In Alabama, farmers are having to downsize or let their crops die in the field because American workers are simply too unskilled or unwilling to do the work normally done by Hispanics. Alabama’s law drove many immigrants — even legal ones fearing persecution — out of the state, and farmers are having trouble finding workers to harvest their crops.
When PPR wrote about the unintended consequences suffered by states with similar laws, we implored South Carolina to hold off on implementing the draconian immigration law before it ends up hurting the industries and workers it’s supposed to help. According to an article by the Southeastern Farm Press, however, it may already be too late:
A Charleston County vegetable grower says he ended up burning 25 percent of his 80-acre tomato crop, because he had no labor for hand picking. “I could have used 300 pickers,” he says. “I had 40. These people don’t cause any trouble — they just come here to work.”
United South Carolina, a blog run by the Appleseed Legal Justice Center which has been fighting South Carolina’s immigration law from the beginning, commented that “it looks like farmers have woken up to the threat that ‘show me your papers’ legislation poses to their livelihoods.” But many of those farmers are reluctant to discuss the situation, according to the article, because they fear being investigated for using migrant laborers.

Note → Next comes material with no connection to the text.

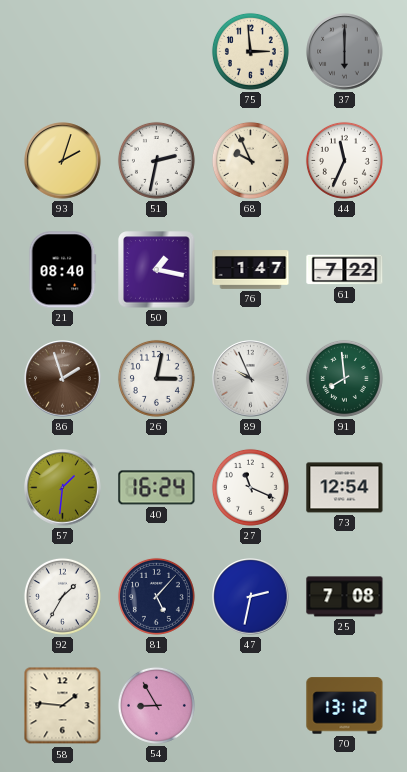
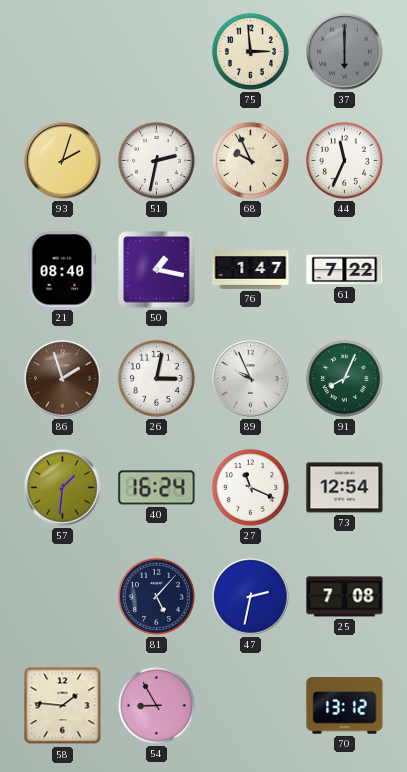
91: 7:59 -> 8:04
92: 1:35 -> none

The tourism industry is not immune from these residual effects either, according to FITSNews, which means the state’s two biggest industries are being crippled by a bureaucracy-laden law that is damaging South Carolina’s small businesses. Given the clear precedent for the negative effects immigration laws such as ours have on states that pass them, it makes you wonder whether South Carolina’s leaders care more about passing their ideologically driven agenda than they do about helping the state’s economy and its workers.